Powering up Performance for Emerging Programming Languages – A Machine Learning Approach

Computers are increasingly programmed in a plethora of new languages which have emerged recently in a relatively short time. These languages often offer something extra over traditional C-like programming, whether that is ease-of-use, rapid development, web integration, functional programming paradigms or provable correctness. Still more languages are being developed right now!

Unfortunately, the performance of programs written in these new languages often lags far behind what could be achieved by a C implementation, even though they are doing the same task! A programmer might be forced to write in C for performance reasons, even though a newer language would be much more suitable for the task at hand. Closing this gap is vital for emerging programming languages to be used in performance critical scenarios.
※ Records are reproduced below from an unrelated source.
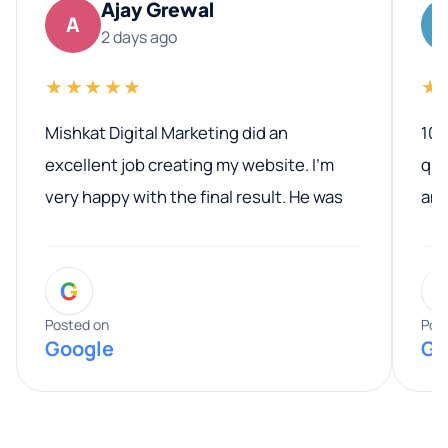
Ajay Grewal
A
2 days ago
★★★★★
★
Mishkat Digital Marketing did an
100
excellent job creating my website. I’m
qua
very happy with the final result. He was
ano
professional, easy to work with, and
communicated clearly throughout the
G
entire process. His knowledge and
expertise really stood out, and he
Posted on
Pos
Google
Go
provided valuable advice and helpful tips
along the way. He made everything
smooth and straightforward, and I truly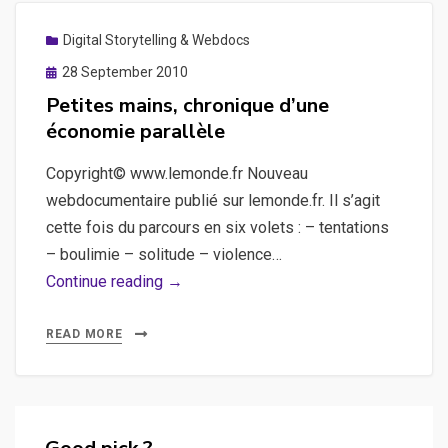
Digital Storytelling & Webdocs
Posted
28 September 2010
on
Petites mains, chronique d’une
économie parallèle
Copyright© www.lemonde.fr Nouveau
webdocumentaire publié sur lemonde.fr. Il s’agit
cette fois du parcours en six volets : – tentations
– boulimie – solitude – violence…
Petites
Continue reading →
mains,
chronique
READ MORE
d’une
économie
parallèle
One of the primary explanations for this is the lack of engineering effort in optimising compilers and particularly parallel runtime systems for emerging languages, in comparison to the huge investment over time in traditional systems. New language developers simply cannot afford to employ armies of engineers to optimise their systems. Machine learning has previously been shown to be effective in increasing performance of computer systems, by modelling and reasoning about optimisation decisions rather than using expensive analysis or hand-tuning . This project is about employing sophisticated machine learning techniques in compilers and runtime systems to produce a new methodology for creating and optimising software tools for new languages, which produces excellent performance results (both in terms of speed and energy efficiency) but takes a fraction of the engineering time which would otherwise be required.

Optimisation for Multi-core Heterogeneous Systems and Resource Sharing

Today's modern computing systems contain highly heterogeneous processing elements (GPUs, CPUs, SIMD engines, accelerators – maybe FPGAs!). In order to fully exploit the huge potential performance of these devices, specialised runtime systems must be developed which can schedule between different heterogeneous elements. Additional complexity is added when we consider resource sharing on a heterogeneous platform.

From embedded tablet/phone processors to High Performance Computing, sharing of resources between multiple users/processes is becoming more and more critical. A HPC system may have many users, all competing for processing resources of varying nature. The challenge for the runtime system is to gain the best possible throughput for the system, while maintaining fairness. Energy usage is also critical. A good scheduler may want to turn off certain processing elements completely in order to save energy, sending processes to marginally less efficient processors but saving energy overall. The interaction of all these elements creates a challenging and exciting optimisation problem; this project is concerned with solving it.

Artificial Intelligence

Prof. Steve Linton

Computational Group Theory with Map-Reduce

The MapReduce skeleton, introduced by Google to provide a uniform framework for their massively parallel computations is proving remarkably flexible, and is being proposed as a uniform framework for high peformance computing in the cloud. This project would investigate a range of problems in the established area of computational abstract algebra in order to see whether, or how, they can be effectively parallelised using this framework.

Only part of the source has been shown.